Celsius Bankruptcy Filing Disclosed Countless Bad Deals: buy $750m worth of rigs, $840m Debt from Tether was liquidated
Source:
https://pacer-documents.s3.amazonaws.com/115/312902/126122257414.pdf
According to documents filed with the U.S. Bankruptcy Court for the Southern District of New York by Celsius Consulting Partners Kirkland & Ellis, detailed information about how the company with 1.7 million users went bankrupt has been widely disclosed.
As of July 2022, Celsius had 1.7 million registered users and 300,000 active users with balances over $100, paying approximately 5% of financial rewards. celsius had 23,000 retail borrowers with 411 million loans outstanding and 765 million collateral; the company had 47 institutional borrowers with 93 million loans outstanding and 98.5 million collateral The company has 47 institutional borrowers with $93 million outstanding and $98.5 million in collateral.
The documents show that Celsius holds $4.3 billion in assets and $5.5 billion in liabilities, or a shortfall of $1.2 billion. Of that amount, only $780 million is in non-fundable assets. FTX had previously considered acquiring Celsius, but dropped it after looking at its financials, saying it believed Celsius had a $2 billion hole in its balance sheet.
Celsius invested a significant amount of its customer funds ($750 million line of credit) in its own mining operations and had $576 million outstanding at the end of May, the filing shows. It currently has 80,850 mining rigs, with 43,632 in operation. It is worth noting that most of Celsius’ mining rigs were purchased in 2021 and the prices of these rigs are currently dropping significantly by more than 50%.

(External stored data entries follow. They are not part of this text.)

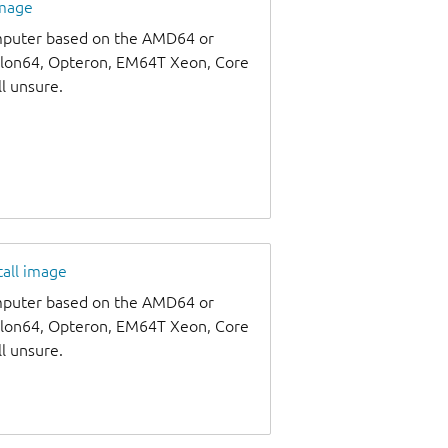
image
omputer based on the AMD64 or
thlon64, Opteron, EM64T Xeon, Core
ll unsure.
tall image
omputer based on the AMD64 or
thlon64, Opteron, EM64T Xeon, Core
ll unsure.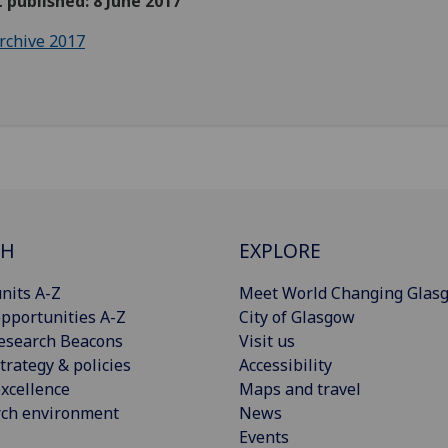
t published: 8 June 2017
rchive 2017
CH
EXPLORE
nits A-Z
Meet World Changing Glas
pportunities A-Z
City of Glasgow
esearch Beacons
Visit us
trategy & policies
Accessibility
xcellence
Maps and travel
rch environment
News
Events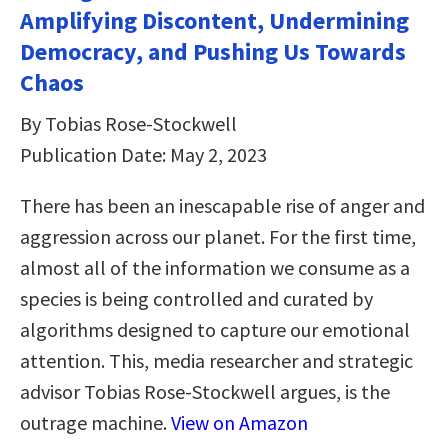
Amplifying Discontent, Undermining
Democracy, and Pushing Us Towards
Chaos
By Tobias Rose-Stockwell
Publication Date: May 2, 2023
There has been an inescapable rise of anger and
aggression across our planet. For the first time,
almost all of the information we consume as a
species is being controlled and curated by
algorithms designed to capture our emotional
attention. This, media researcher and strategic
advisor Tobias Rose-Stockwell argues, is the
outrage machine.
View on Amazon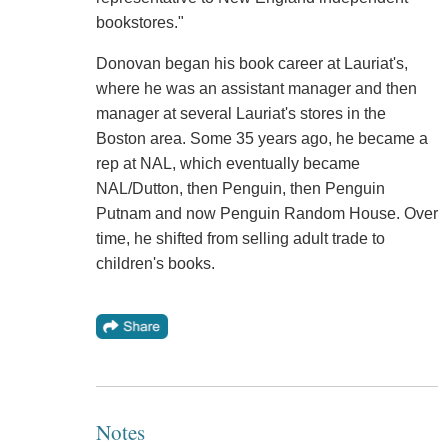
bookstores."
Donovan began his book career at Lauriat's,
where he was an assistant manager and then
manager at several Lauriat's stores in the
Boston area. Some 35 years ago, he became a
rep at NAL, which eventually became
NAL/Dutton, then Penguin, then Penguin
Putnam and now Penguin Random House. Over
time, he shifted from selling adult trade to
children's books.
Notes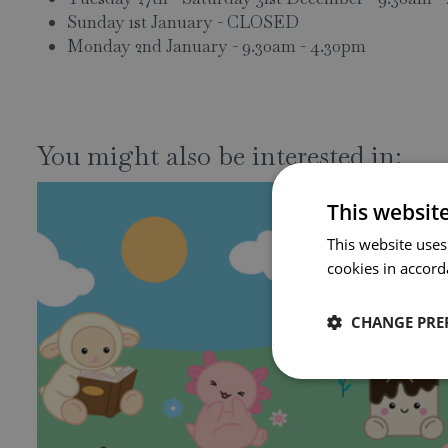
Sunday 1st January - CLOSED
Monday 2nd January - 9.30am - 4.30pm
You might also be interested in:
This websit
This website uses
cookies in accord
CHANGE PRE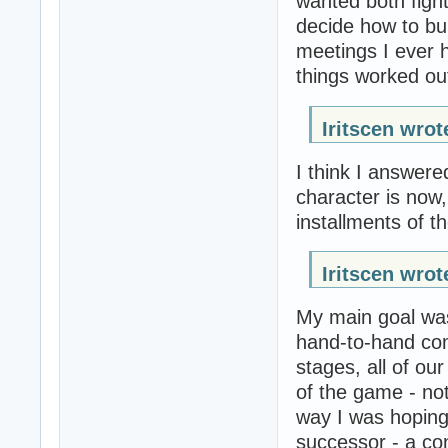
wanted both fight
decide how to bui
meetings I ever 
things worked out
Iritscen wrot
I think I answere
character is now,
installments of th
Iritscen wrot
My main goal was
hand-to-hand com
stages, all of ou
of the game - not 
way I was hoping 
successor - a con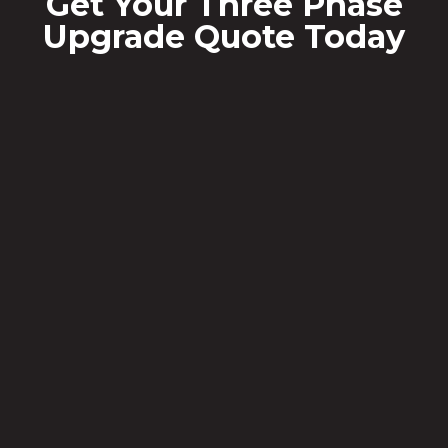
Get Your Three Phase
Upgrade Quote Today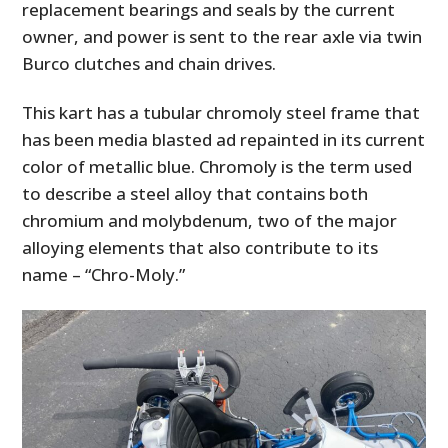
replacement bearings and seals by the current
owner, and power is sent to the rear axle via twin
Burco clutches and chain drives.
This kart has a tubular chromoly steel frame that
has been media blasted ad repainted in its current
color of metallic blue. Chromoly is the term used
to describe a steel alloy that contains both
chromium and molybdenum, two of the major
alloying elements that also contribute to its
name – “Chro-Moly.”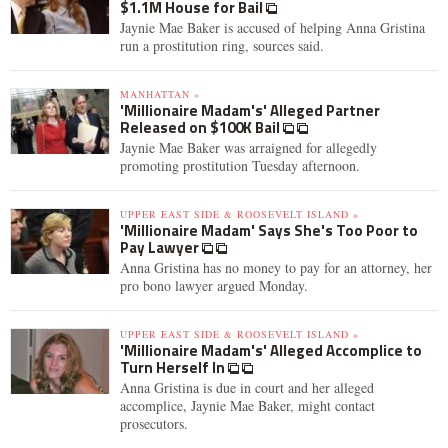
$1.1M House for Bail
Jaynie Mae Baker is accused of helping Anna Gristina
run a prostitution ring, sources said.
MANHATTAN »
'Millionaire Madam's' Alleged Partner
Released on $100K Bail
Jaynie Mae Baker was arraigned for allegedly
promoting prostitution Tuesday afternoon.
UPPER EAST SIDE & ROOSEVELT ISLAND »
'Millionaire Madam' Says She's Too Poor to
Pay Lawyer
Anna Gristina has no money to pay for an attorney, her
pro bono lawyer argued Monday.
UPPER EAST SIDE & ROOSEVELT ISLAND »
'Millionaire Madam's' Alleged Accomplice to
Turn Herself In
Anna Gristina is due in court and her alleged
accomplice, Jaynie Mae Baker, might contact
prosecutors.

In 2021, a mistake by Eth2 staking service provider StakeHound resulted in the loss of over 38,000 ETH from Celsius.
Due to the quick withdrawal of the UST, Celsius lost a relatively small amount of money in the LUNA crash, only $15.8 million. However, the market rumors about LUNA caused a run on Celsius as over $1 billion was withdrawn in 5 days.
Celsius provided two loans totaling $75 million to 3AC, and when 3AC failed to satisfy the additional guaranteed metals requirement, Celsius liquidated the collateral owned by 3AC, incurring a loss of $40.6 million.
Tether provided a loan of up to $841 million to Celsius. In liquidation Celsius incurred a loss of $97 million. At the time of March 12,2020, Tether had given PayPal more than the usual amount of time to keep paying back the loan. But in this fall, Tether apparently went straight to liquidation without playing the “white knight” again.
From 2019 to 2021, Celsius borrowed money from a private lending platform, but when Celsius tried to repay the loan in 2021, the other party said it could not repay the collateral. As a result, the lender owes Celsius $361 million and 3,765 bitcoins. The documents do not disclose the name of this platform.
The filing says: In particular, despite the Company’s directive to engage in only market neutral exchange deployments, certain asset deployment decisions were made in the midst of its unexpected asset growth that in hindsight proved problematic. Although the Company took the necessary steps to “unwind” these deployments, unfortunately, the damage was done.
Quote from @wassielawyer: Comparing the declarations filed by Voyager and Celsius — I am far more bullish on Voyager’s management. Voyager made one huge mistake (3AC Loan) and owned it. Celsius made a series of crap trades and essentially blamed price go down and bad press for their current predicament.